Wednesday, January 25, 2012

Parenting for Faith (Part Two)

In a recent article, I shared some reflections on how we can offer our children a sound and living example of faith, one that they may readily choose to follow in their own adult lives. I would like to conclude now with a few suggestions on how to formally catechize your children at home.

Without belittling the dedicated and hardworking folks who weekly devote themselves to Christian education in their churches, I would suggest that effective catechism must primarily be rooted in a living relationship between parents and their children in the home. After all, if the primary witness to a child is his or her parents’ own lived example, shouldn’t the “talking” come from the same person who does the “walking”?

“Yes,” you might say, “but I am no expert the tenets of in my faith. I am not equipped to teach my kids doctrine!”

Let me share some of my experience as a professional teacher in this regard: kids can smell B.S. long before you hand it to them. What they really want to see is someone who is honest about what they know or don’t know. It’s quite okay for your kids to see that you too are a student.

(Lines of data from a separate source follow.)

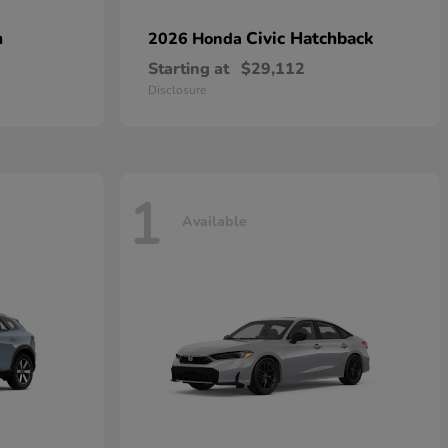
n
Civic Hatchback
2026 Honda
Starting at
$29,112
Disclosure
1
Available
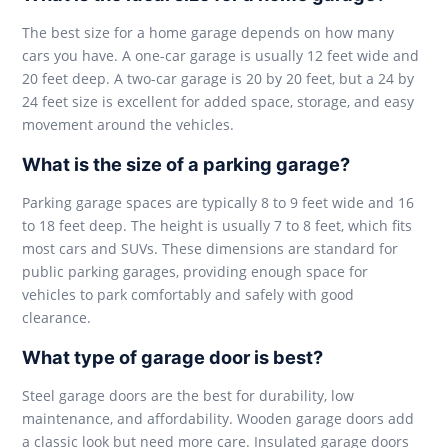
The best size for a home garage depends on how many
cars you have. A one-car garage is usually 12 feet wide and
20 feet deep. A two-car garage is 20 by 20 feet, but a 24 by
24 feet size is excellent for added space, storage, and easy
movement around the vehicles.
What is the size of a parking garage?
Parking garage spaces are typically 8 to 9 feet wide and 16
to 18 feet deep. The height is usually 7 to 8 feet, which fits
most cars and SUVs. These dimensions are standard for
public parking garages, providing enough space for
vehicles to park comfortably and safely with good
clearance.
What type of garage door is best?
Steel garage doors are the best for durability, low
maintenance, and affordability. Wooden garage doors add
a classic look but need more care. Insulated garage doors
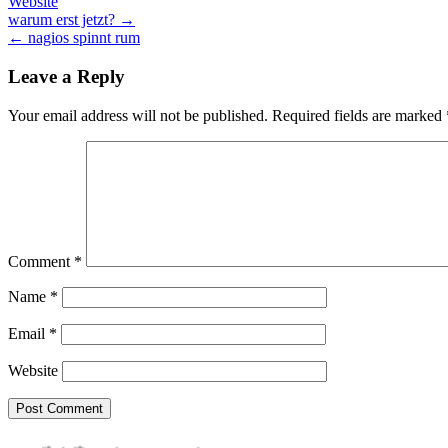
Website
Post
warum erst jetzt? →
← nagios spinnt rum
navigation
Leave a Reply
Your email address will not be published.
Required fields are marked
Comment
*
Name
*
Email
*
Website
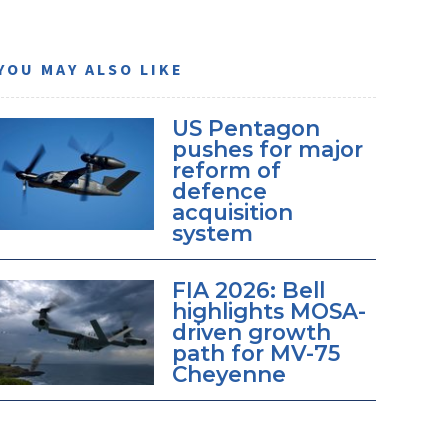
YOU MAY ALSO LIKE
US Pentagon
pushes for major
reform of
defence
acquisition
system
FIA 2026: Bell
highlights MOSA-
driven growth
path for MV-75
Cheyenne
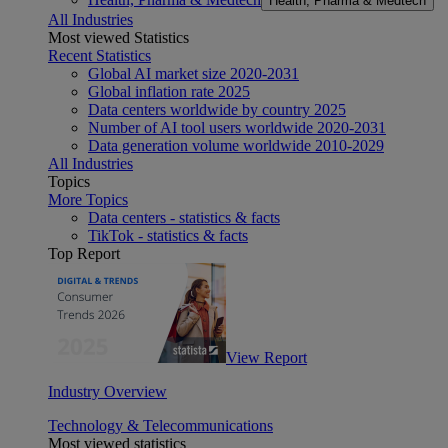
Health, Pharma & Medtech
All Industries
Most viewed Statistics
Recent Statistics
Global AI market size 2020-2031
Global inflation rate 2025
Data centers worldwide by country 2025
Number of AI tool users worldwide 2020-2031
Data generation volume worldwide 2010-2029
All Industries
Topics
More Topics
Data centers - statistics & facts
TikTok - statistics & facts
Top Report
View Report
Industry Overview
Technology & Telecommunications
Most viewed statistics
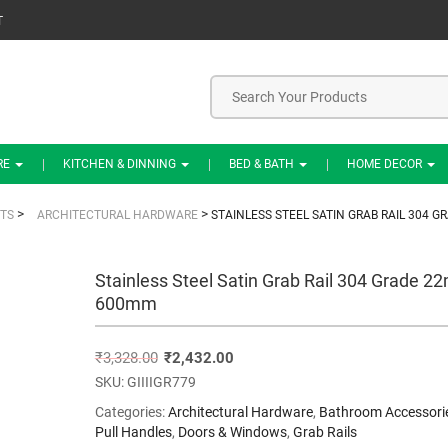
T
RE
KITCHEN & DINNING
BED & BATH
HOME DECOR
>
>
TS
ARCHITECTURAL HARDWARE
STAINLESS STEEL SATIN GRAB RAIL 304 
Stainless Steel Satin Grab Rail 304 Grade 
600mm
₹
3,328.00
₹
2,432.00
SKU:
GIIIIGR779
Categories:
Architectural Hardware
,
Bathroom Accessori
Pull Handles
,
Doors & Windows
,
Grab Rails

All that they really need to know is that finding the answers is important to you.

Whatever you do, therefore, don’t pretend you are more well-informed than you really are. I guarantee they will discover your lie and your claim to be representative of the truth will be seriously undermined.

So don’t worry about how expert you are. Simply embark on your own journey of learning, and having learned its lessons as thoroughly you can, pass them on as directly, honestly and as completely as possible to your children.

But what material do you choose and how do you actually teach it? With a bewildering variety of denominations, congregations and churches, not to mention claims to absolute truth throughout the Christian world, the task of finding a catechesis is overwhelming. However, it need not be so. Assuming a generally Christian context (the only one I am familiar with), I would suggest that the foundation for sound doctrine of any sort is a complete and deeply-rooted knowledge of the Old and New Testaments.

Don’t get me wrong here: I am not saying that Scripture should be sole source of a child’s doctrinal knowledge. As I have said before, Scripture is not self-interpreting and must be read and understood within a living framework of worship and spiritual practice—what Eastern Orthodox Christianity would call tradition.

Before a child can appropriate the proper interpretation of Scripture in tradition, however, he or she must first grasp what is being interpreted—the scriptural material from which tradition is wrought. To put it briefly, we can’t understand who Christ is “according to the Scriptures” unless we first know the Scriptures that ultimately point to Him!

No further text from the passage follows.